Photo courtesy 2D.

Photo courtesy 2D.

I only knew one member of 2 Dickinson Street, the vegetarian co-op also known as 2D, when I signed up for a meal, though I didn’t know him that well. I didn’t know anyone from my year joining next year, as my friends and I had all joined clubs or went independent. When someone sent a signup link through WhitmanWhire to visit 2D, I put my name down, out of curiosity, for a free vegetarian meal not from a dining hall. I had passed by the place a number of times walking up University Place. The well-maintained brown Victorian home never seemed to be the site of a messy bacchanal—I usually saw people sitting at tables or on the porch talking and doing homework with warm yellow light emanating from the interior. The night of my scheduled dinner, I received an email with the information of my host. He would be cooking that night, and that meant I would be too.

At 5:30 I walked up to the front door and knocked. No answer. I didn’t see any movement inside but my nose caught wafts of garlic and onion cooking in olive oil. I went to the side door to the kitchen, and my host immediately welcomed me in. There were six people in the kitchen, cooking for an expected crowd of about 48 members. My host was busy cubing tofu to later sauté with garlic and scallions. Another member was making quinoa patties, another was focused on putting together a frittata-like Spanish tortilla, and another was busy coring apples and stuffing them with nuts, butter, and brown sugar before baking. Another girl was making ice cream—chocolate peanut butter and lemon sorbet. Together they bantered and joked across the counters and four industrial-sized stoves. One girl wasn’t talking much at all. In a massive wok almost as high as her shoulders, she was concentrating intensely on her dish of butternut squash, tomato, mushrooms, soy sauce (“for meatiness”), and paprika, adding ingredients like a mad scientist and mixing it all together with a wooden spoon the size of an oar.
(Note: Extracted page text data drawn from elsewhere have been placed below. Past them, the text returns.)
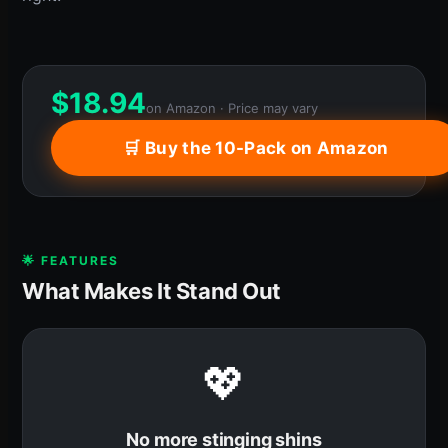
$
18.94
on Amazon · Price may vary
🛒 Buy the 10-Pack on Amazon
🌟 FEATURES
What Makes It Stand Out
💖
No more stinging shins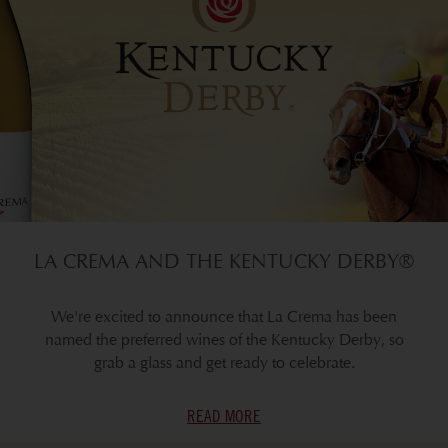
LA CREMA AND THE KENTUCKY DERBY®
We're excited to announce that La Crema has been
named the preferred wines of the Kentucky Derby, so
grab a glass and get ready to celebrate.
READ MORE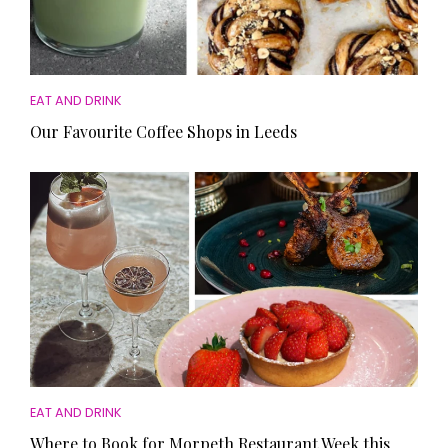
EAT AND DRINK
Our Favourite Coffee Shops in Leeds
EAT AND DRINK
Where to Book for Morpeth Restaurant Week this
After chopping a clove of garlic to add to various dishes, I helped a girl I recognized from one of my classes chop some vegetables for her fried rice. It was her first time cooking there, too, as she had just joined the co-op as a second semester senior. She had tired of cooking for herself and writing her thesis at the same time. We talked for a while about our classes and discovered we shared the same major. We finished chopping the vegetables and she went on to put together her rice. No one else needed help, and without a task at hand, I set about to browse the kitchen.

In the refrigerators I found deep tubs of hummus, twelve gallons of soymilk, cartons of eggs and butter, 25 pounds of carrots, twenty pounds of mushrooms, and a Brita filter labeled “Nikhil’s Vodka.” After sniffing the contents I found the filter was no longer filled with vodka but water, as Nikhil, once a grad student at 2D, left to focus on his dissertation. On the pantry shelves sat cardboard boxes containing 50 pounds of onions and potatoes, 35 pounds of butternut squash, 50 avocadoes, and boxes filled to the brim with fresh garlic and ginger root. Various oils and vinegars had an entire shelf to their own. On the floor underneath the shelves were buckets labeled chickpea flour, pumpernickel flour, bread flour, “Marxist” oats, and “Totalitarian” oats. Each bucket at one point contained 25 pounds of tofu, and around the kitchen I counted 32 buckets now used to contain other things, meaning that 800 pounds of tofu had been consumed over the last few years. “That’s only a fraction,” said my friend in the co-op when I later mentioned this to him.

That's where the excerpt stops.